I have a question - this may sound silly but here goes. If this is frostbite then why do the teat ends look semi normal? I have seen frostbite on fingers and toes (thanks to living in Alaska). It is usually down to the very end of the extremity. Why is the reddened portion up above the tip of the teat and more to the front inside rather than the outside and back where you would think that the wind might have affected it worse? Is there any other possibility? Just curious?

Shawna


----------



## Tracy in Idaho (Oct 26, 2007)

Sherrie - I'm going to throw out another idea. I'm not totally convinced it's frostbite. In our years of hitting -50 F, I've never gotten frostbite. I'm wondering if it's just not her stomping on herself when she gets up? OR, another goat stepped on that one teat to make it look so bad?


Those FFs can be really hard on themselves until they learn to manuever around a full udder. Have you seen her chewing on them at all? I had one that wouldn't "nurse" but she would chew on her teat when she first freshened -- up in the middle of the teat like. It looked an awful lot like your girl's.

Has it changed at all?


----------



## Faithful Crown Nubians (Dec 5, 2007)

What about it getting frostbite if it wasn't dried off good? Sherrie said she might not have got it dried off because of another goat kidding at the same time...
If they normally don't get frostbite in cold weather, would the teats being wet or a little wet have anything to do with it??

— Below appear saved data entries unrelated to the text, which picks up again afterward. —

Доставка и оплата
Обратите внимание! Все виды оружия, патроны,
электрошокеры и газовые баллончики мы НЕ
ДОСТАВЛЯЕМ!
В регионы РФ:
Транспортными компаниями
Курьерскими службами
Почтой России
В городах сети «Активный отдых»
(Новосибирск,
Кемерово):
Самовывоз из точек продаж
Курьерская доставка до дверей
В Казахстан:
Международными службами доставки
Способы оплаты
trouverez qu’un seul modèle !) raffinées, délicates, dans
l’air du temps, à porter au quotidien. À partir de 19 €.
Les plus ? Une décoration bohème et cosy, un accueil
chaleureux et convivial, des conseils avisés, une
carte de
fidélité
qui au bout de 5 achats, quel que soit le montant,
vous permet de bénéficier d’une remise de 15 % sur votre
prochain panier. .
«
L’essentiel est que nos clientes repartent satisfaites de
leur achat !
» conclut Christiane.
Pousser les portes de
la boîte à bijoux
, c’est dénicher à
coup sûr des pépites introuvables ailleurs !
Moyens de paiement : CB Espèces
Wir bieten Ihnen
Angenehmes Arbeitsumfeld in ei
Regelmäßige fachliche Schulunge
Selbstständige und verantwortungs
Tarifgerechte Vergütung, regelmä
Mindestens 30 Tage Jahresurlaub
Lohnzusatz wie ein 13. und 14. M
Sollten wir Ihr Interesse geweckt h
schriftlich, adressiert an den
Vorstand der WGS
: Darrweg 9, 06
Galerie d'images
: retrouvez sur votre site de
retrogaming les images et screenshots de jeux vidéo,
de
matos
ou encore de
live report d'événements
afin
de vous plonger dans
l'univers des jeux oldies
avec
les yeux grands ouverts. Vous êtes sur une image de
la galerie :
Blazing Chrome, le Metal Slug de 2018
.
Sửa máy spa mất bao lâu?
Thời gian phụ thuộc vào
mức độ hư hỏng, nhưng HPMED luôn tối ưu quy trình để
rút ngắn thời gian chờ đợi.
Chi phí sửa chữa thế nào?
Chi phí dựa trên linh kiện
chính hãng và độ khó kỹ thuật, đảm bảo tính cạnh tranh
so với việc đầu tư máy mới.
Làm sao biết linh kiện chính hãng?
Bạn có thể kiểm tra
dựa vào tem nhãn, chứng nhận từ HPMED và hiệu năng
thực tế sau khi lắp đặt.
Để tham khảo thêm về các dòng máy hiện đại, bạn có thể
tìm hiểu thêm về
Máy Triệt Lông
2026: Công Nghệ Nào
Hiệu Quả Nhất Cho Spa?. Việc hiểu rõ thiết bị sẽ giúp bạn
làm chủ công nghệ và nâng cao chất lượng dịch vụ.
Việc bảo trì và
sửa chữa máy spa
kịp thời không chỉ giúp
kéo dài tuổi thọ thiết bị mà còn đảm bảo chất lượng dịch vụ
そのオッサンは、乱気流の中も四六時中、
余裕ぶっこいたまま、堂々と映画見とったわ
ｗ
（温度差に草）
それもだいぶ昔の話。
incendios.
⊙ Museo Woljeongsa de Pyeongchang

Just wondering for future reference. I'm sure I'll be milking in the winter eventually!


----------



## Ashley (Oct 25, 2007)

This looks just like the doe my grandpa had. She freshened and her teats was inflamed. She wouldn't let her buckling nurse. At first we milked her (which was a horrible ordeal with her fighting as it hurt) and were putting it in the bottle for the baby. One teat was worse than the other. The better teat healed ok, but the other teat was very red at first but then the skin became leathery and the whole thing was a scab. Anyway, we finally (after a couple days) got smart and got a catheter and would use some vaseline to insert it and just drain the milk out. This was MUCH easier on the doe and finally allowed it to heal, the outter part of the teat fell off after a while, like a ring. She eventually ended up with one side that basically didn't work. But we really didn't know what we were doing, and I know if we had just never milked her to begin with, it would have probably healed better. It wasn't my doe and I was going over there twice a day to help.


----------



## SherrieC (Oct 26, 2007)

Hello, taking a quick lunch break here : ) I think Maybe Tracy's Right. It doesn't look worse, it does seem to have a hoof print on it. 
Ken if I did need a cannule. I have plenty of experience with that having a saanen doe almost deglove a teat here. We super glued it back on. I keep on hand a box of Disposable Cannules for just such an emergency. I had to drain her for two weeks. Cleanliness is a MUST. 
thank you for your detailed answer on what to do. I'm going to print that out, just in case it is frostbite, and save it in case I ever have a case of it.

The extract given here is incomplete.